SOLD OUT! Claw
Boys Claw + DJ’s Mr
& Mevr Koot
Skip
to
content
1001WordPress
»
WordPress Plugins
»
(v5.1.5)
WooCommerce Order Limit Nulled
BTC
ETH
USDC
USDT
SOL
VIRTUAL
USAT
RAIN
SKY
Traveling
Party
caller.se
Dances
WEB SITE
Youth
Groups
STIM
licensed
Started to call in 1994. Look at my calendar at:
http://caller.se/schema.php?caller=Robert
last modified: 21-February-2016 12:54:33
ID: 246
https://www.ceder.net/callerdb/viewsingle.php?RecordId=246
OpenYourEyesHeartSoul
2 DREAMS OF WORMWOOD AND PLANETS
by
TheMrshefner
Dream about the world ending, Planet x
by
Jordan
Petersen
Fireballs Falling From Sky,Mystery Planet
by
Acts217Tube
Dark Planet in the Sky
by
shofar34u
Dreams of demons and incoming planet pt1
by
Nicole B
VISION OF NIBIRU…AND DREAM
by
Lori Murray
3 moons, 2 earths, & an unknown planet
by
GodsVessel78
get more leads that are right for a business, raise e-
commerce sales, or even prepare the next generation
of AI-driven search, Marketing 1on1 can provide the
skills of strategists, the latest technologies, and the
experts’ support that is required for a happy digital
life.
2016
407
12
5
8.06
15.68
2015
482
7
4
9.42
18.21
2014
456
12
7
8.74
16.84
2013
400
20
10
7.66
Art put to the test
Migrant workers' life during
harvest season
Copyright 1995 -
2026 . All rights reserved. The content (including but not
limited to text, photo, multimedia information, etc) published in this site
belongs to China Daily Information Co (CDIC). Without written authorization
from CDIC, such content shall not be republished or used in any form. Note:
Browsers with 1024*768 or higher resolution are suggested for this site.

...

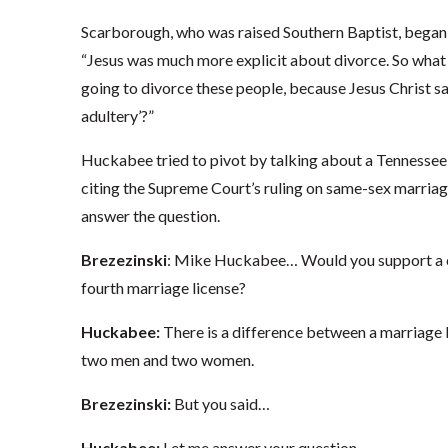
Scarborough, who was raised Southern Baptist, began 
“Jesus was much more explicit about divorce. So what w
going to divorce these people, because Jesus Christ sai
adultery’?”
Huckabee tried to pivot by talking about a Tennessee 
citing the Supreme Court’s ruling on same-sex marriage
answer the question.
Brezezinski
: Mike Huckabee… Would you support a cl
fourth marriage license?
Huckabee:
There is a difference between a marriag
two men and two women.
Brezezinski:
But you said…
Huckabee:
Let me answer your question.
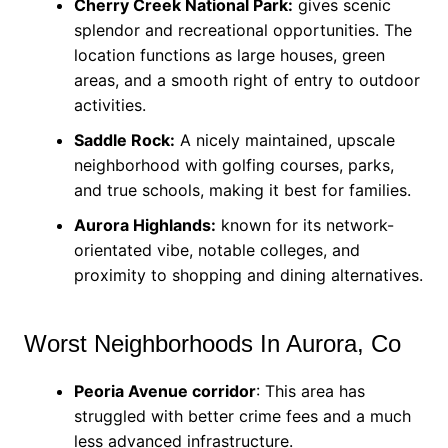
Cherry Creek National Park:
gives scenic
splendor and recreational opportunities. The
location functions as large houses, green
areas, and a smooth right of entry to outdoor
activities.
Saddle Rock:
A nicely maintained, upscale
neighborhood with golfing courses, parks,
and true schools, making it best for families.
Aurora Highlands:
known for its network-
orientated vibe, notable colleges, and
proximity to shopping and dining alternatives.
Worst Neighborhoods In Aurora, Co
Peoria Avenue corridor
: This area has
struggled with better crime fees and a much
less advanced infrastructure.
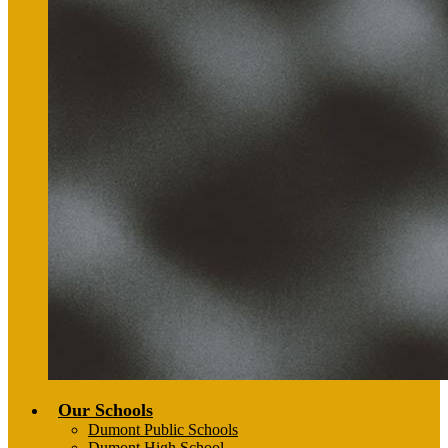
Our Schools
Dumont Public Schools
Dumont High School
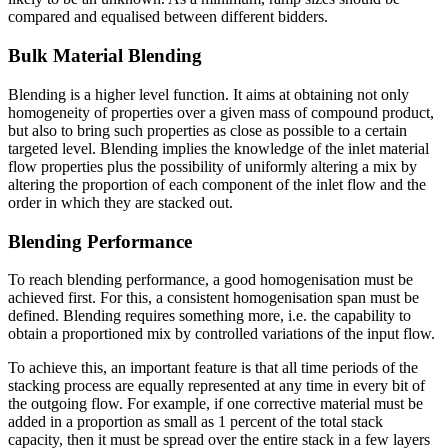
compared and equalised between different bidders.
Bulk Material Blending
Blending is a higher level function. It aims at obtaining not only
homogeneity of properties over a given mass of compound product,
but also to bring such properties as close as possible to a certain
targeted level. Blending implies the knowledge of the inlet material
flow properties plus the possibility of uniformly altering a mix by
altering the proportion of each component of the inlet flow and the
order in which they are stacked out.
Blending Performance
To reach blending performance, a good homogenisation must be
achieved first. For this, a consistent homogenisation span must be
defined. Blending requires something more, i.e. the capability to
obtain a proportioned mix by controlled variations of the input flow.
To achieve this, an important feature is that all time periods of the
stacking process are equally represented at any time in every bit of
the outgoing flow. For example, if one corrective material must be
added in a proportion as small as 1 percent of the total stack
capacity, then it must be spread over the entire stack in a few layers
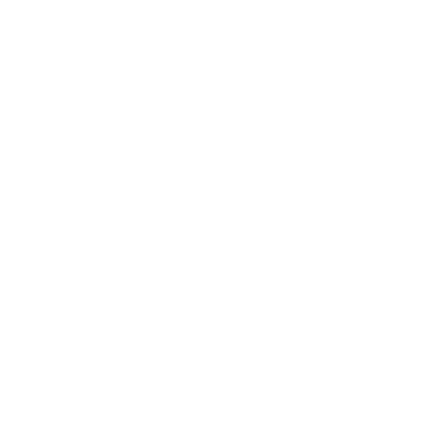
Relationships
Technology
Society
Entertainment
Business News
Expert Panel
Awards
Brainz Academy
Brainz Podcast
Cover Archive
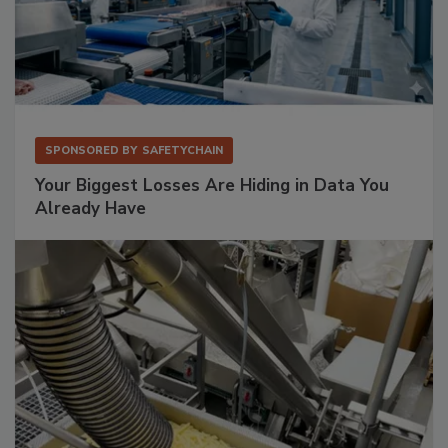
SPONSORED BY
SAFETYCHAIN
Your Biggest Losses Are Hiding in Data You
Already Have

* _WHAT YOU HAVE TO DO_
Return exactly the part of the listing above that opens with the line containing "Entertainment" and closes with the line containing "Already Have". Pictures stay out.

* _ANSWER BELOW_
Entertainment
Business News
Expert Panel
Awards
Brainz Academy
Brainz Podcast
Cover Archive
SPONSORED BY
SAFETYCHAIN
Your Biggest Losses Are Hiding in Data You
Already Have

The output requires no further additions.